Lì, diversi sacerdoti occupano le proprie frazioni abitative. Ne trovammo due più grandi avvolti in vesti di lino bianco. Non parlano più una parola di inglese.
Pochi metri dopo, ci troviamo faccia a faccia con un altro molto più giovane, accompagnato da due apprendisti giovanili. Tutti parlano inglese quindi, parlando, recuperiamo gran parte delle informazioni perse.
Abbiamo chiesto perché il satra è così dotato di riso secco. Ci spiegano che il grano immagazzinato è il risultato del contributo dei fedeli di Majuli, che da tempo sono disposti a contribuire al sostegno dei loro capi religiosi.
I due giovani erano in apprendistato, sotto la cura del sacerdote adulto.

Il sacerdote Kamelabari satra conversa con due giovani apprendisti.
Quest'ultimo, pur essendo impegnato a leggere qualche documento, non ha mai esitato a rispondere alle domande che gli abbiamo rivolto, sempre con il sorriso sulle labbra.
Seguì Samaguri Satra, più piccolo, ma uno dei più attivi dell'isola, non ci sarebbe voluto molto per capire perché. Questo satra è stato fondato nel 1663. Da allora è noto principalmente per la creazione di maschere da ballo tradizionali di bambù, argilla, tessuti, feci di mucca e pittura.
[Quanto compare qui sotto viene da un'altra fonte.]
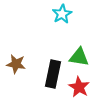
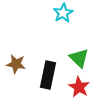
cyan star: moved 1 px right, 1 px up
green triangle: moved 1 px down; rotated 35 degrees clockwise
black rectangle: moved 5 px left, 1 px down
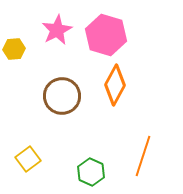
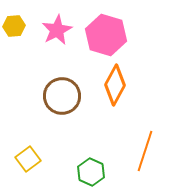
yellow hexagon: moved 23 px up
orange line: moved 2 px right, 5 px up
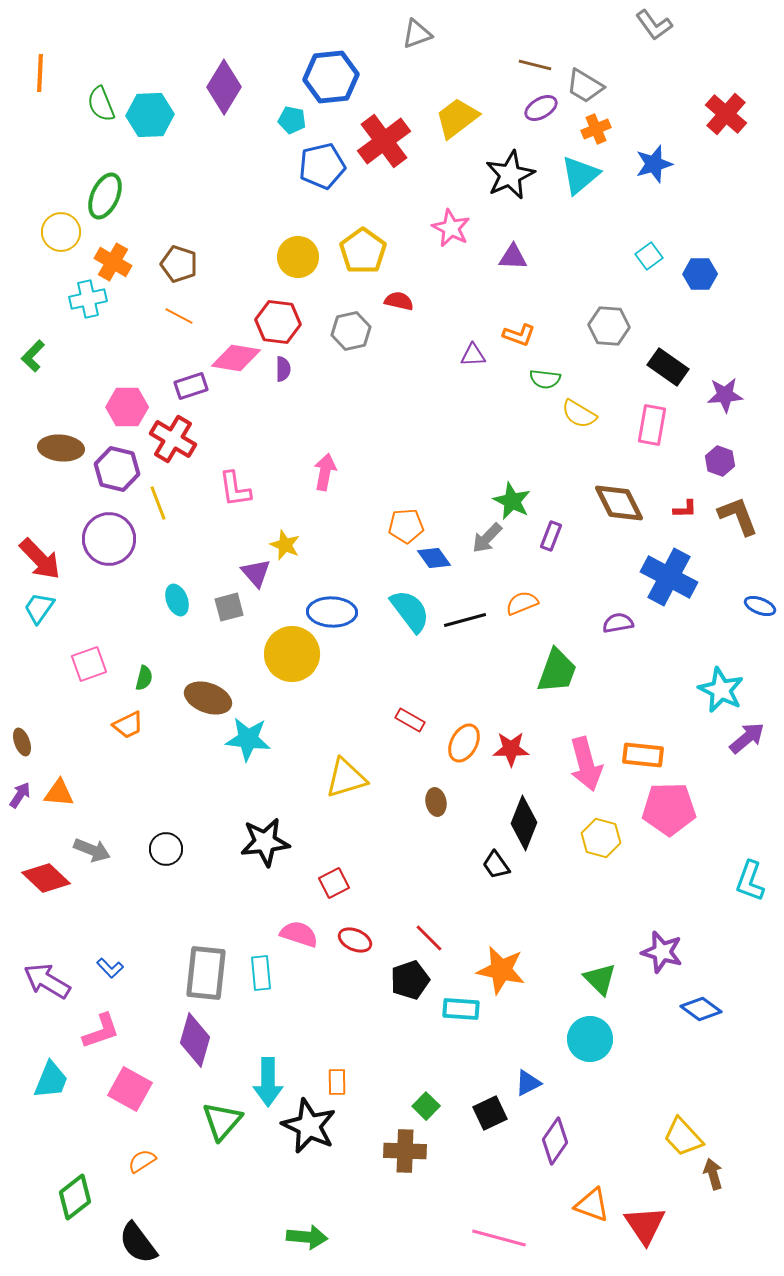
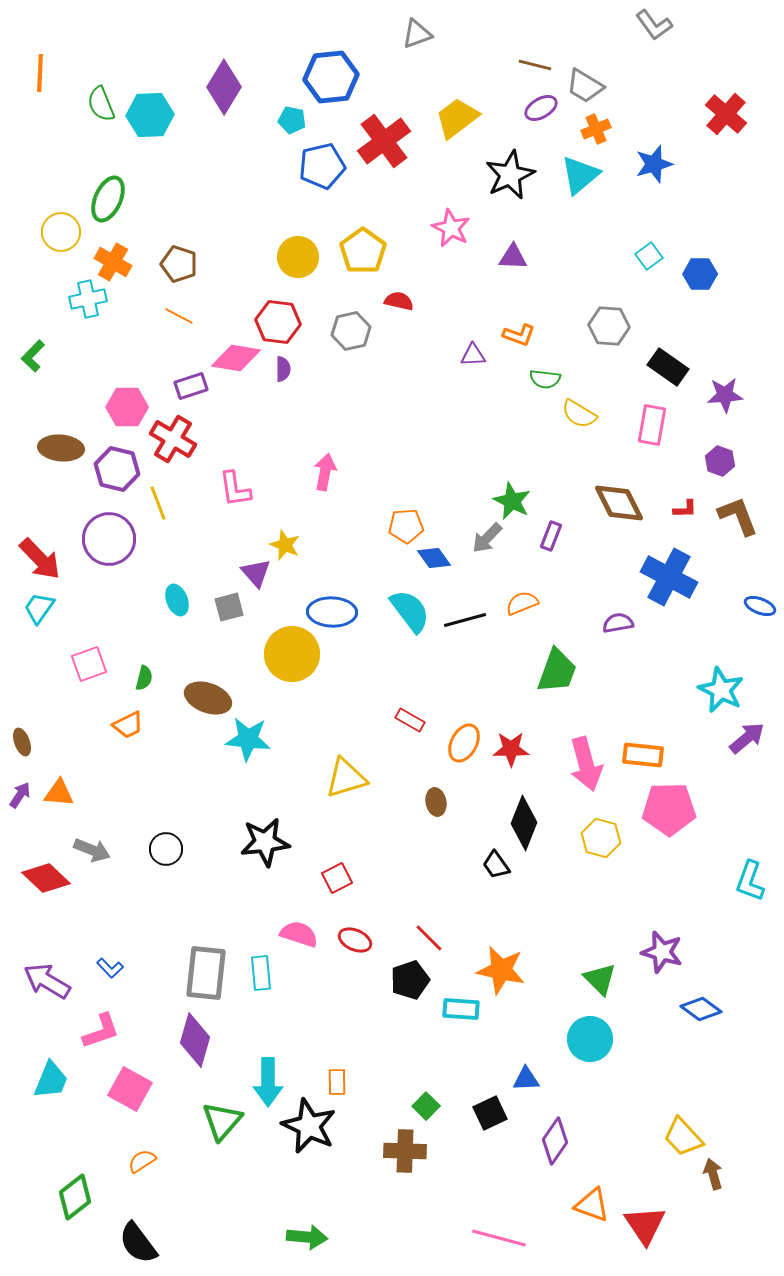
green ellipse at (105, 196): moved 3 px right, 3 px down
red square at (334, 883): moved 3 px right, 5 px up
blue triangle at (528, 1083): moved 2 px left, 4 px up; rotated 24 degrees clockwise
Quando siamo entrati, Hem Chandra Gosvami, il saradhikar (leader del satra) e guru artistico di Samaguri viene intervistato per alcuni media indiani. Quando è libero dalla sessione, ci accoglie e ci tiene lezioni in un tutorial sull'arte del satra.
Quando ci salutò, ci lasciò alle cure di un religioso più giovane. Questo è incaricato di completare l'introduzione di Hem Chandra Goswami.
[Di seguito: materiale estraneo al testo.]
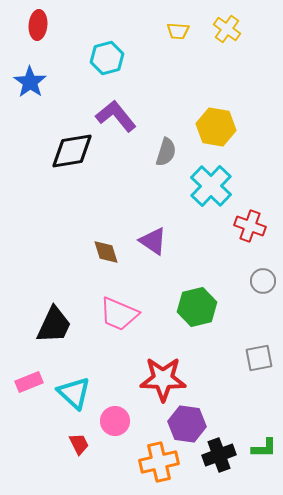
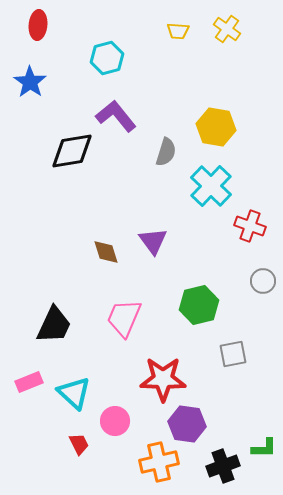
purple triangle: rotated 20 degrees clockwise
green hexagon: moved 2 px right, 2 px up
pink trapezoid: moved 5 px right, 4 px down; rotated 90 degrees clockwise
gray square: moved 26 px left, 4 px up
black cross: moved 4 px right, 11 px down
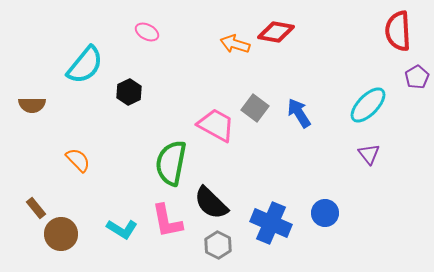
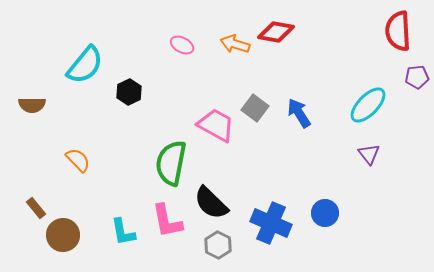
pink ellipse: moved 35 px right, 13 px down
purple pentagon: rotated 25 degrees clockwise
cyan L-shape: moved 1 px right, 3 px down; rotated 48 degrees clockwise
brown circle: moved 2 px right, 1 px down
Porta in vita la maschera di una giovane donna e l'altra di un mostro dai denti aguzzi. Così facendo, anche solo per brevi istanti, recupera la tradizione dei balli e dei teatri in maschera di Majuli, antica quanto il vishnuismo isolano.

Il sacerdote espone una delle tante maschere prodotte da Samaguri Satra.
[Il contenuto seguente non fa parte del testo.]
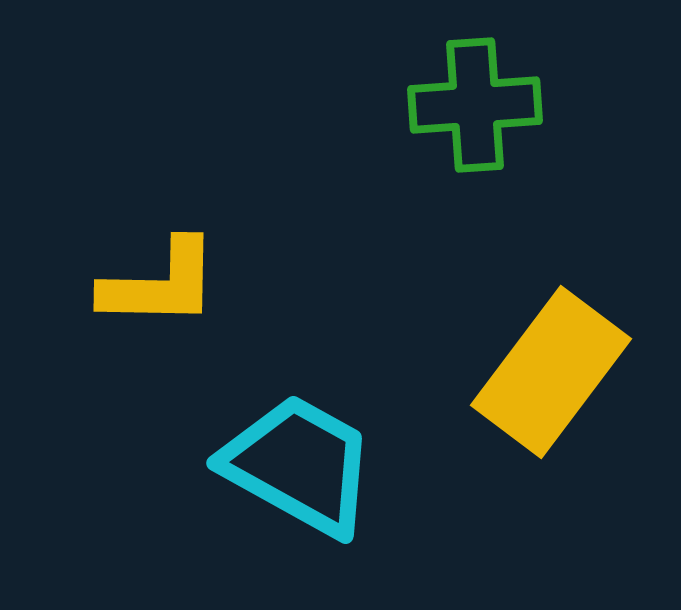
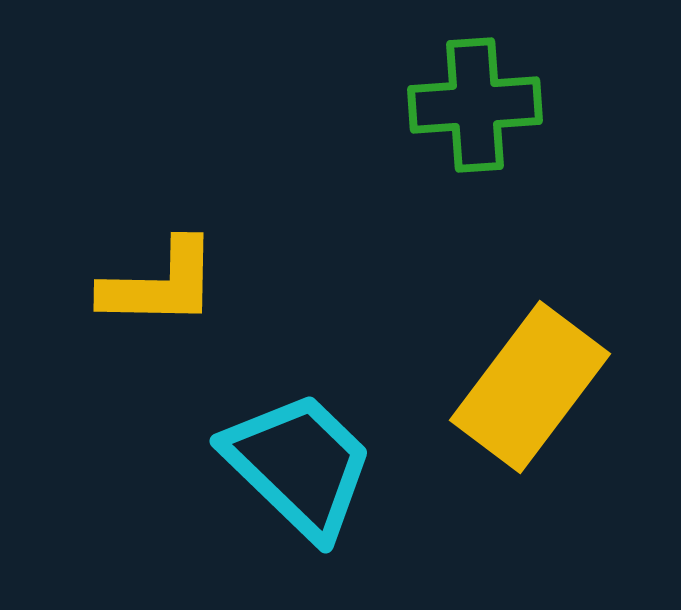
yellow rectangle: moved 21 px left, 15 px down
cyan trapezoid: rotated 15 degrees clockwise
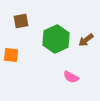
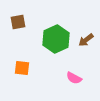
brown square: moved 3 px left, 1 px down
orange square: moved 11 px right, 13 px down
pink semicircle: moved 3 px right, 1 px down
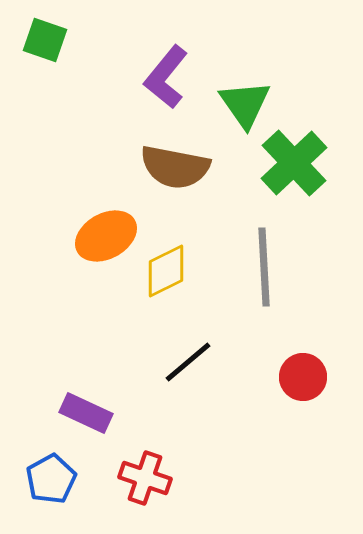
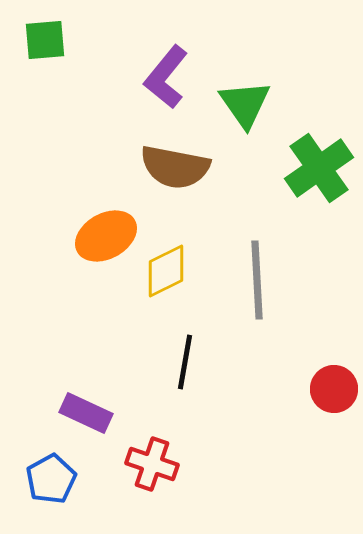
green square: rotated 24 degrees counterclockwise
green cross: moved 25 px right, 5 px down; rotated 8 degrees clockwise
gray line: moved 7 px left, 13 px down
black line: moved 3 px left; rotated 40 degrees counterclockwise
red circle: moved 31 px right, 12 px down
red cross: moved 7 px right, 14 px up
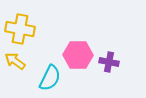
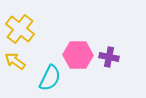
yellow cross: rotated 28 degrees clockwise
purple cross: moved 5 px up
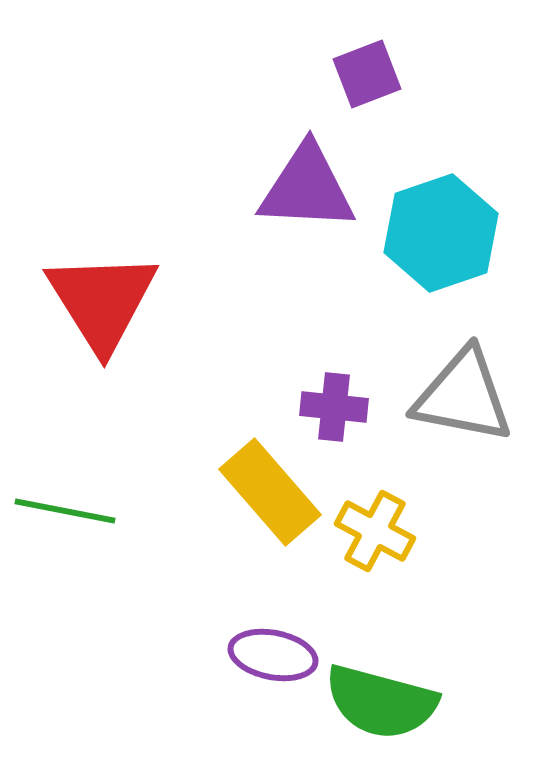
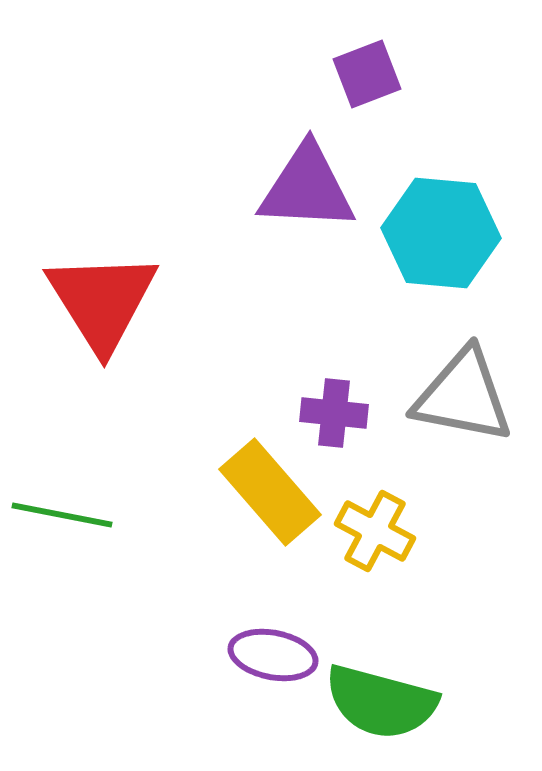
cyan hexagon: rotated 24 degrees clockwise
purple cross: moved 6 px down
green line: moved 3 px left, 4 px down
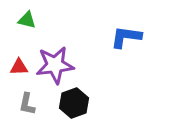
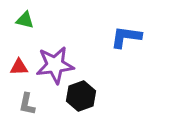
green triangle: moved 2 px left
black hexagon: moved 7 px right, 7 px up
È stato lo stesso Sankardeva che, impegnato a innescare il cambiamento sociale, ha usato le sue capacità artistiche per trasmettere il messaggio del vishnuismo agli uomini analfabeti e "normali" dell'India.
Di conseguenza, Sankardeva scrisse brevi commedie sulla vita del Signore Vishnu nelle sue varie incarnazioni.
Per secoli questi teatrini, chiamati bhaona, ha visitato i villaggi e ha deliziato i residenti, ma con il passare del tempo e il predominio dell'induismo convenzionale, sono diventati sempre più rari.
Oggi, in via di estinzione, sono motivo di orgoglio nazionale, al punto da Hem Chandra Gosvami essendo stato recentemente invitato ad esporre le sue creazioni a Delhi alla parata della Festa della Repubblica.
Vista dalla prospettiva opposta, Delhi può fare ben poco per interferire con il futuro di Majuli, sia quello delle mascherine bhaona o la vita reale dell'isola. Come finora, spetterà all'onnipotente Brahmaputra, figlio dell'incarnazione creativa e distruttiva di Vishnu, decidere il suo destino.
Gli autori desiderano ringraziare le seguenti entità per il loro supporto nella stesura di questo articolo: Ambasciata dell'India a Lisbona; Ministero del Turismo, Governo dell'India; Assam Development Corporation.